What is a JWT?

A JSON Web Token (JWT), pronounced "jot," is an open standard (RFC 7519) that defines a compact and self-contained way for securely transmitting information between parties as a JSON object. This information can be verified and trusted because it is digitally signed. JWTs can be signed using a secret (with the HMAC algorithm) or a public/private key pair using RSA or ECDSA.

The Structure of a JWT

A JWT consists of three parts separated by dots (`.`):

Header.Payload.Signature

• Header: The header typically consists of two parts: the type of the token, which is JWT, and the signing algorithm being used, such as HMAC SHA256 (HS256) or RSA. This JSON is Base64Url encoded to form the first part of the JWT.
• Payload: The payload contains the "claims." Claims are statements about an entity (typically, the user) and additional data. There are registered claims (like `iss` for issuer, `exp` for expiration time, `sub` for subject), public claims, and private claims.
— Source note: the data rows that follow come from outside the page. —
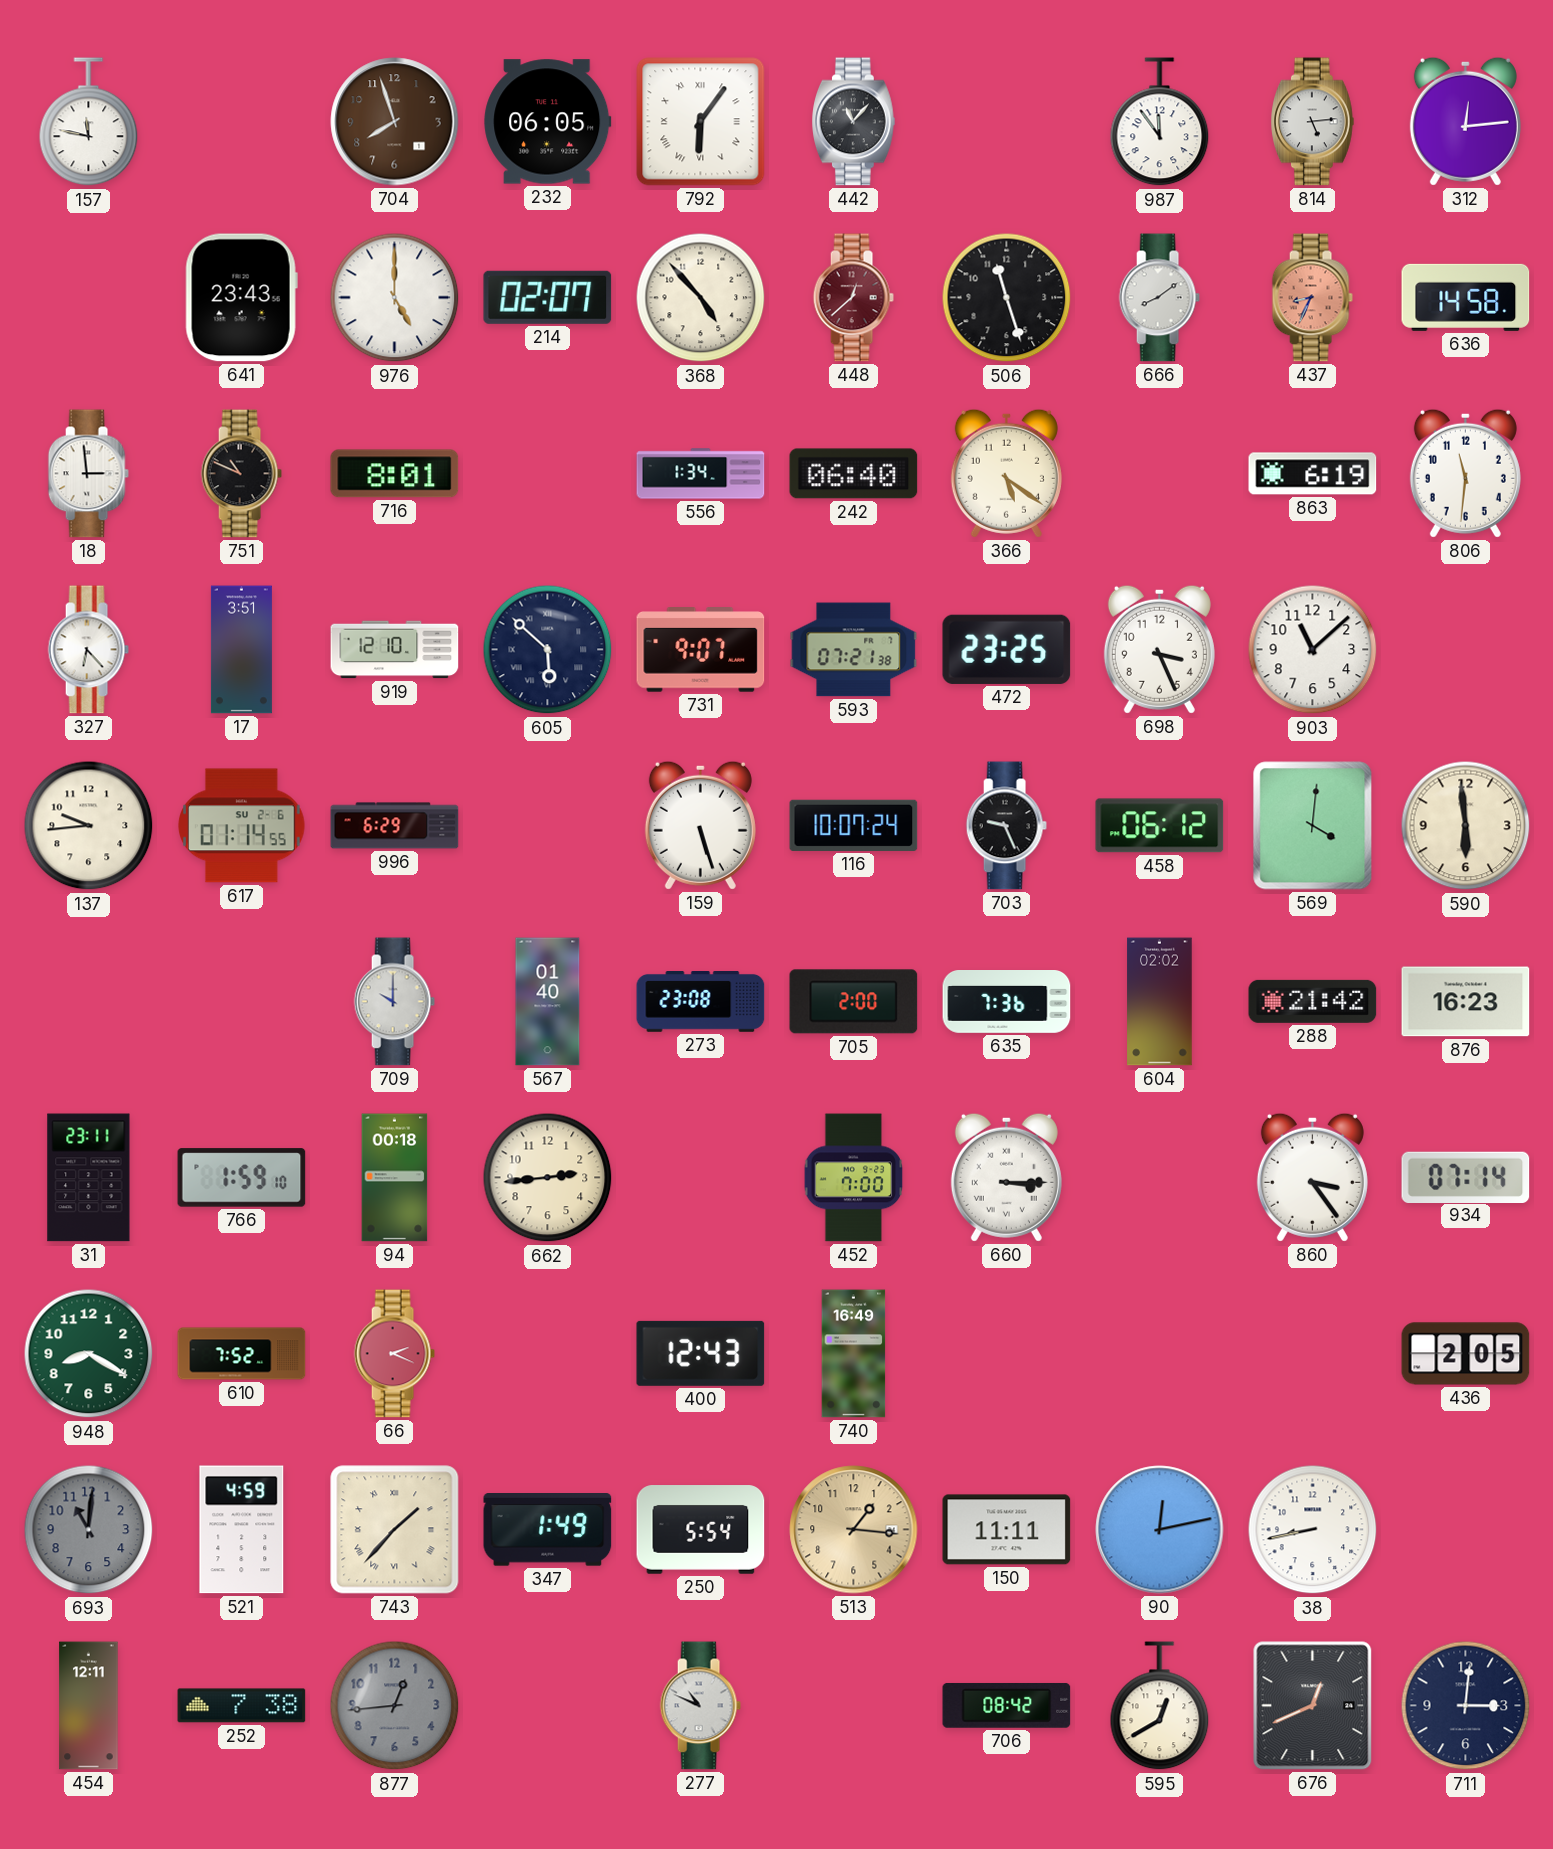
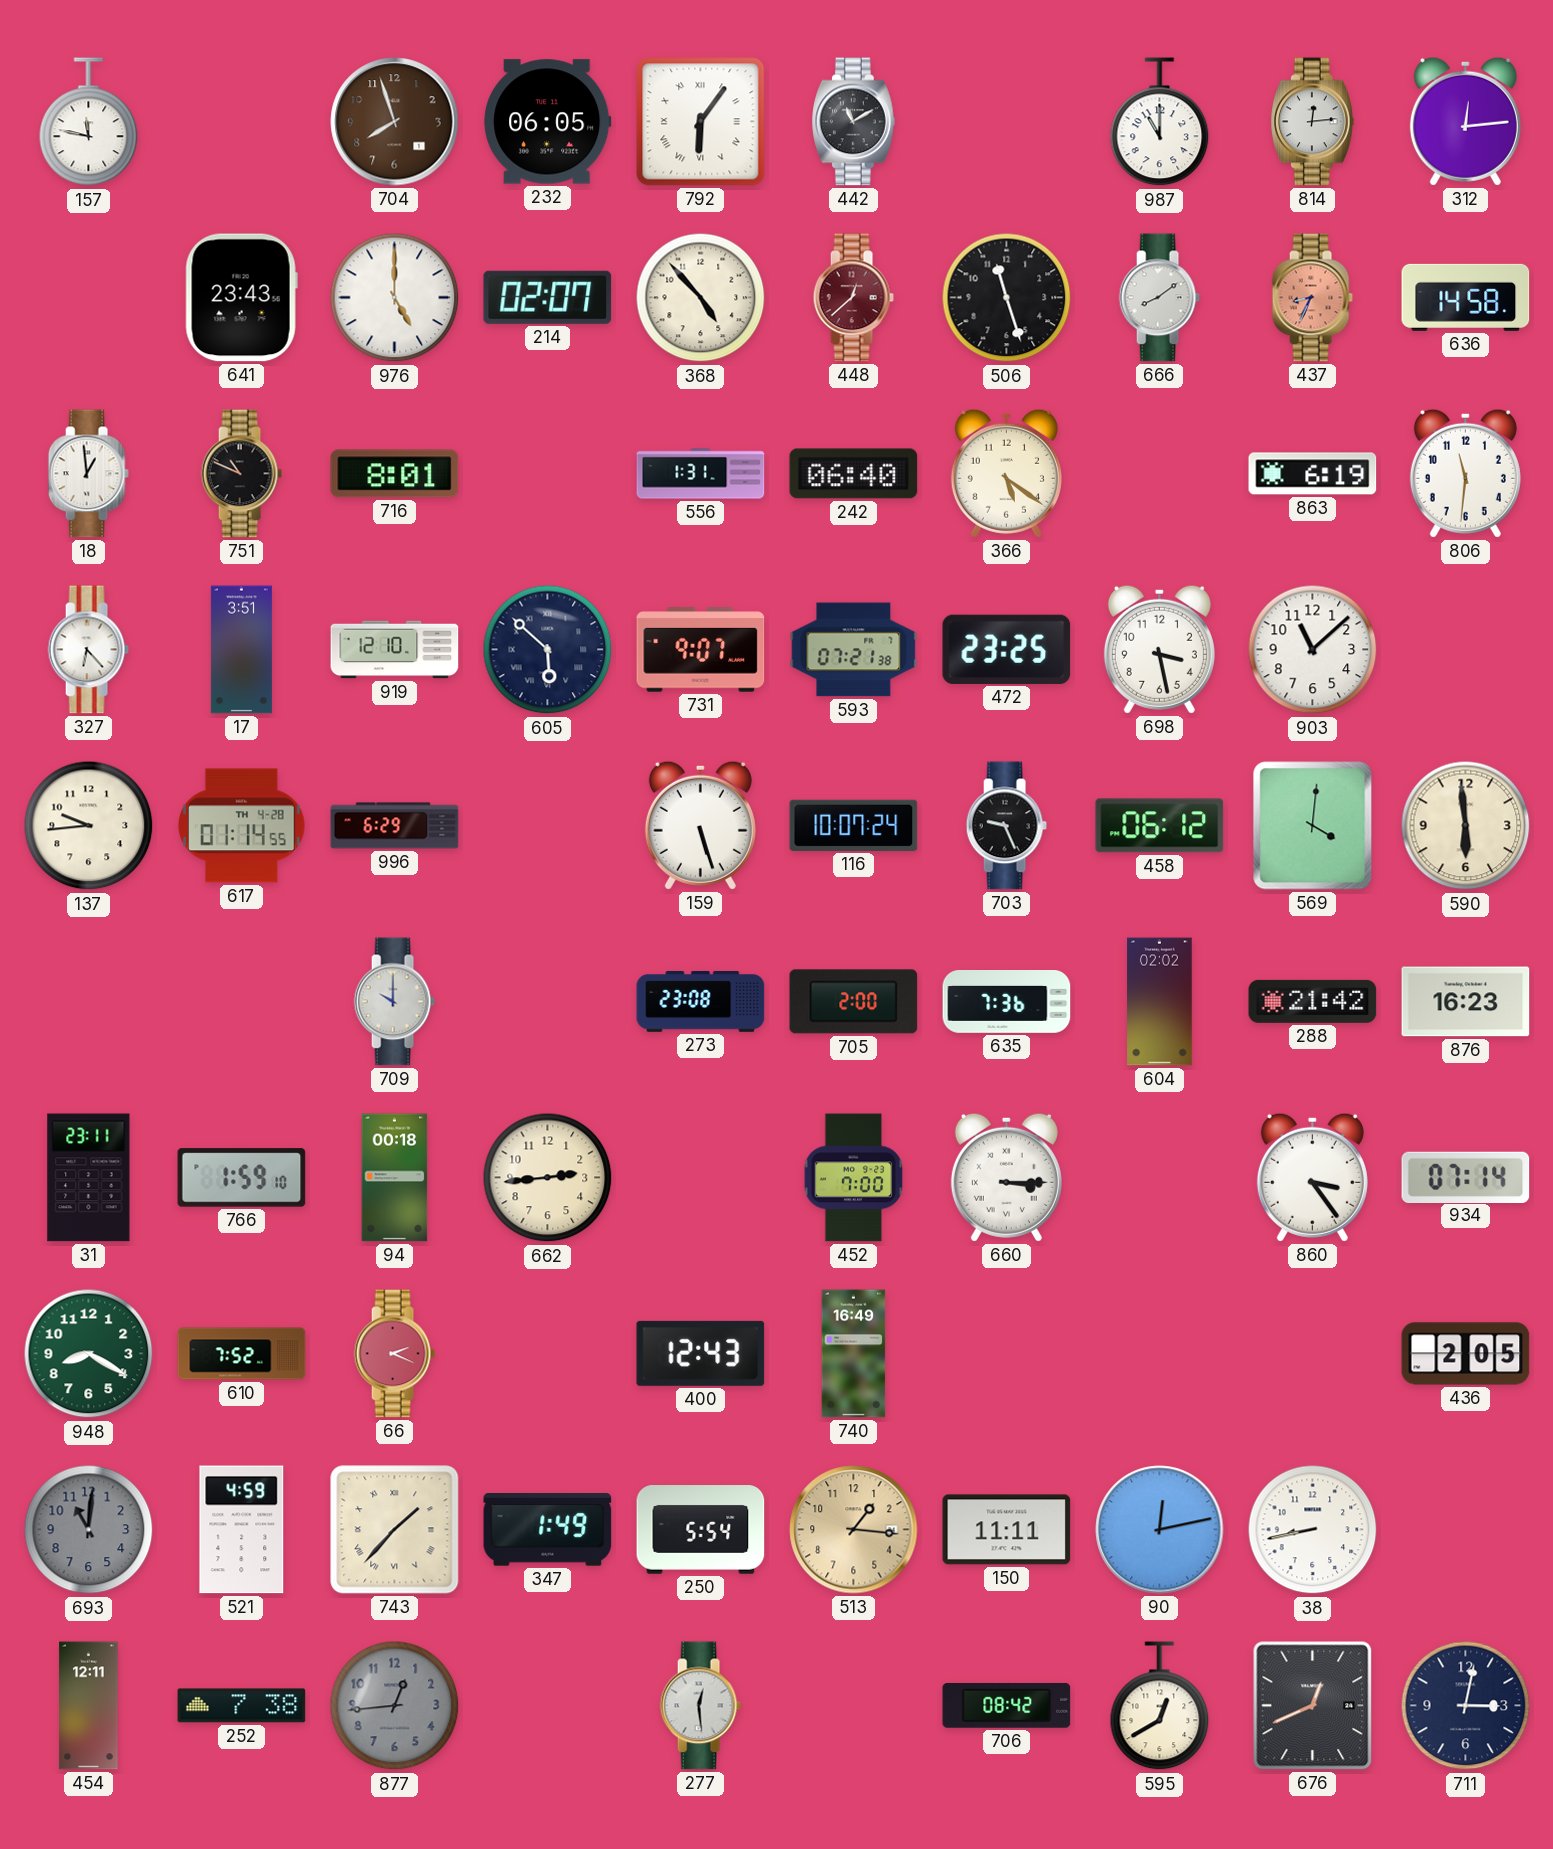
442: 11:07 -> 11:10
987: 11:54 -> 11:00
814: 5:14 -> 12:14
18: 2:59 -> 12:59
556: 1:34 -> 1:31
698: 3:26 -> 3:28
617 date: SU 2-6 -> TH 4-28
567: 01:40 -> none
277: 10:49 -> 12:29
711: 3:01 -> 3:02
The payload JSON is also Base64Url encoded to form the second part of the JWT.
• Signature: To create the signature part, you have to take the encoded header, the encoded payload, a secret, the algorithm specified in the header, and sign that. This signature is used to verify that the sender of the JWT is who it says it is and to ensure that the message wasn't changed along the way.

Why is Signature Verification So Important?

The signature is the most critical part of a JWT. While anyone can decode the header and payload to see the information inside, only the party that holds the secret key can create a valid signature. When a server receives a JWT, it performs the same signature calculation using the header, payload, and its secret key. If the signature it generates matches the signature on the token, it proves two things:

1. Authenticity: The token was created by a trusted party that holds the secret key.
2. Integrity: The header and payload have not been tampered with since the token was signed. Any change to the content would result in a different signature, causing verification to fail.

Never trust a JWT without verifying its signature! Our tool allows you to do this by providing the secret or public key.

Common Use Cases for JWTs

• Authentication: This is the most common scenario. When a user logs in, the server creates a JWT and sends it to the client. The client then includes this JWT in the header of subsequent requests. The server can verify the token to authenticate the user without needing to look up their session in a database.
• Authorization: Once a user is logged in, a JWT can contain information about their role and permissions (e.g., `role: "admin"`). The server can inspect the payload to determine what resources the user is allowed to access.
• Information Exchange: JWTs are a good way of securely transmitting information between parties because they can be signed, meaning you can be sure the sender is who they say they are.

Frequently Asked Questions (FAQs)

1. How do I use the JWT Decoder?

Simply paste your full JWT string into the "Encoded JWT" text area. The tool will automatically decode the Header and Payload and display them. To verify the signature, paste the corresponding secret or public key into the verification box.

2. Is this tool secure? Is my token or key being saved?

This tool is 100% secure. All decoding and signature verification happens directly in your web browser using JavaScript. Your JWT and your secret key are never sent to our servers, stored, or seen by anyone.

3. Is a JWT encrypted?

No, by default, a JWT is only encoded and signed. The payload is Base64Url encoded, which is easily reversible, not encrypted. Anyone can see the data inside. If you need to send sensitive information, you should use a JWE (JSON Web Encryption) or ensure your communication is over a secure channel (HTTPS).